[[ THE INPUT, beginning ]]

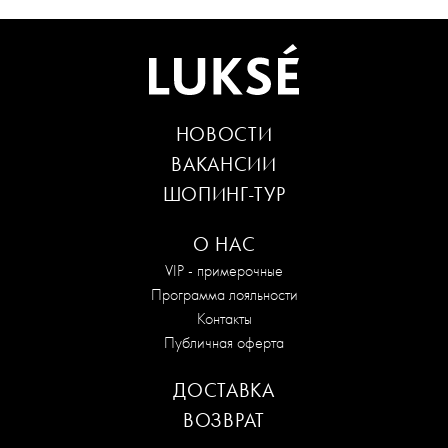
НОВОСТИ
ВАКАНСИИ
ШОПИНГ-ТУР
О НАС
VIP - примерочные
Программа лояльности
Контакты
Публичная оферта
ДОСТАВКА
ВОЗВРАТ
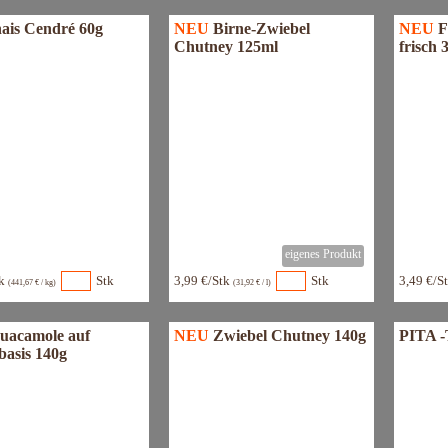
ais Cendré 60g
NEU
Birne-Zwiebel
NEU
F
Chutney 125ml
frisch 
tk
Stk
3,99 €/Stk
Stk
3,49 €/S
(441,67 € / kg)
(31,92 € / l)
uacamole auf
NEU
Zwiebel Chutney 140g
PITA -
basis 140g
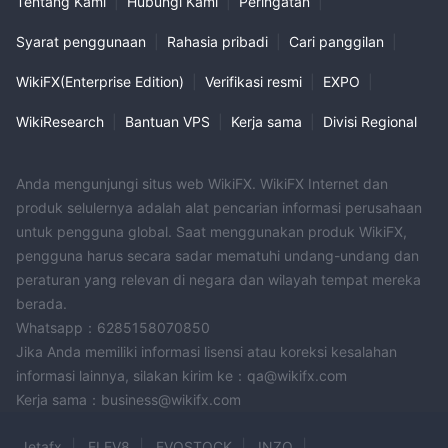
Tentang Kami
|
Hubungi Kami
|
Peringatan
|
Syarat penggunaan
|
Rahasia pribadi
|
Cari panggilan
|
WikiFX(Enterprise Edition)
|
Verifikasi resmi
|
EXPO
|
WikiResearch
|
Bantuan VPS
|
Kerja sama
|
Divisi Regional
Anda mengunjungi situs web WikiFX. WikiFX Internet dan
produk selulernya adalah alat pencarian informasi perusahaan
untuk pengguna global. Saat menggunakan produk WikiFX,
pengguna harus secara sadar mematuhi undang-undang dan
peraturan yang relevan di negara dan wilayah tempat mereka
berada.
Whatsapp：6285158070850
Jika Anda memiliki informasi lisensi atau koreksi kesalahan
informasi lainnya, silakan kirim ke：qa@wikifx.com
Kerja sama：business@wikifx.com
Jetafx
ELEV8
EVOSTOCK
INZO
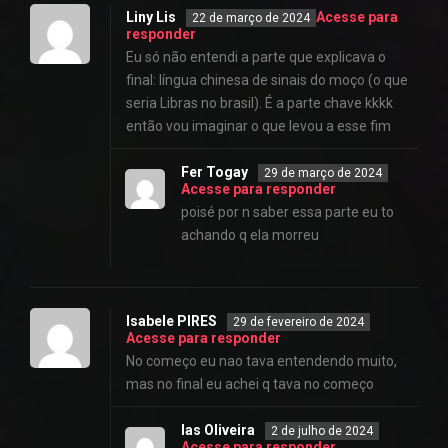
Liny Lis
Acesse para
22 de março de 2024
responder
Eu só não entendi a parte que explicava o
final: língua chinesa de sinais do moço (o que
seria Libras no brasil). É a parte chave kkkk
então vou imaginar o que levou a esse fim
Fer Togay
29 de março de 2024
Acesse para responder
poisé por n saber essa parte eu to
achando q ela morreu
Isabele PIRES
29 de fevereiro de 2024
Acesse para responder
No começo eu nao tava entendendo muito,
mas no final eu achei q tava no começo
Ias Oliveira
2 de julho de 2024
Acesse para responder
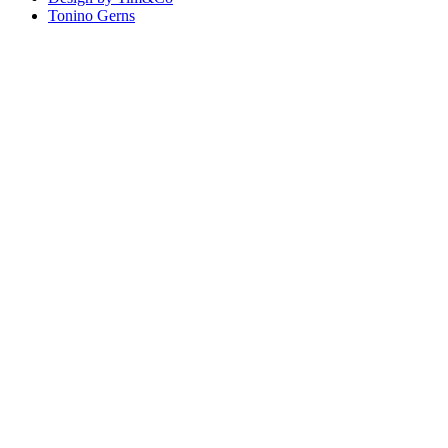
Tonino Gerns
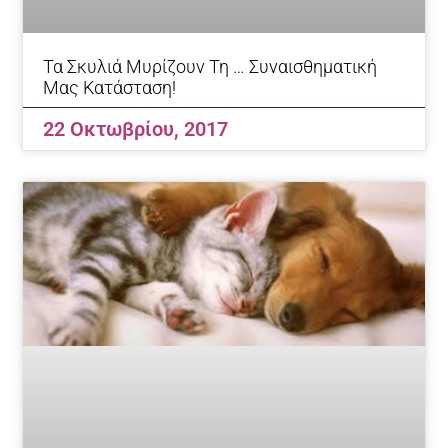
Τα Σκυλιά Μυρίζουν Τη … Συναισθηματική
Μας Κατάσταση!
22 Οκτωβρίου, 2017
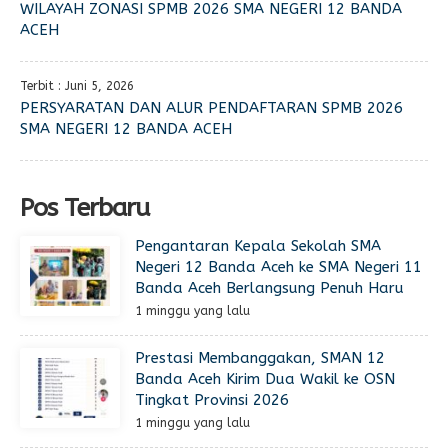
WILAYAH ZONASI SPMB 2026 SMA NEGERI 12 BANDA
ACEH
Terbit : Juni 5, 2026
PERSYARATAN DAN ALUR PENDAFTARAN SPMB 2026
SMA NEGERI 12 BANDA ACEH
Pos Terbaru
Pengantaran Kepala Sekolah SMA
Negeri 12 Banda Aceh ke SMA Negeri 11
Banda Aceh Berlangsung Penuh Haru
1 minggu yang lalu
Prestasi Membanggakan, SMAN 12
Banda Aceh Kirim Dua Wakil ke OSN
Tingkat Provinsi 2026
1 minggu yang lalu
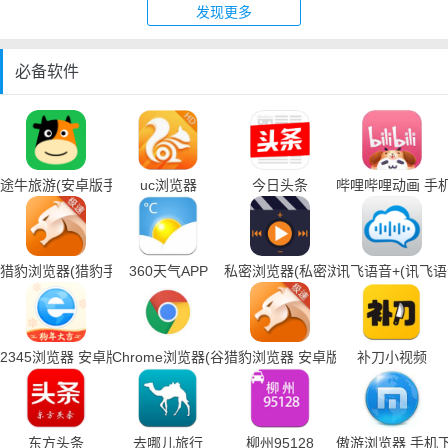
发现更多
必备软件
途牛旅游(安卓版手机下载)
uc浏览器
今日头条
哔哩哔哩动画 手
猎豹浏览器(猎豹手机浏览器下载)
360天气APP
私密浏览器(私密浏览器手机下载)
讯飞语音+(讯飞
2345浏览器 安卓版
Chrome浏览器(谷歌浏览器手机下载)
猎豹浏览器 安卓版
补刀小视频
东方头条
去哪儿旅行
柳州95128
傲游浏览器 手机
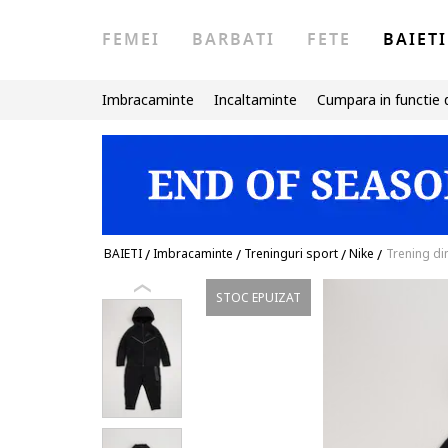
FEMEI
BARBATI
FETE
BAIETI
Imbracaminte
Incaltaminte
Cumpara in functie 
BAIETI
/
Imbracaminte
/
Treninguri sport
/
Nike
/
Trening d
STOC EPUIZAT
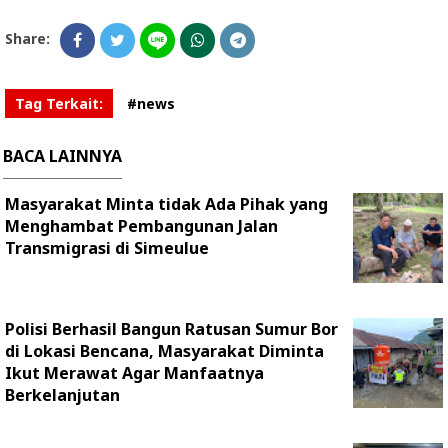
Share:
Tag Terkait:
#news
BACA LAINNYA
Masyarakat Minta tidak Ada Pihak yang
Menghambat Pembangunan Jalan
Transmigrasi di Simeulue
Polisi Berhasil Bangun Ratusan Sumur Bor
di Lokasi Bencana, Masyarakat Diminta
Ikut Merawat Agar Manfaatnya
Berkelanjutan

[[ THE INPUT, end ]]

■ **AIM OF THE EXERCISE**:
Search the data for "SPMB". Copy every matching line.

■ **EXERCISE ANSWER**:
WILAYAH ZONASI SPMB 2026 SMA NEGERI 12 BANDA
PERSYARATAN DAN ALUR PENDAFTARAN SPMB 2026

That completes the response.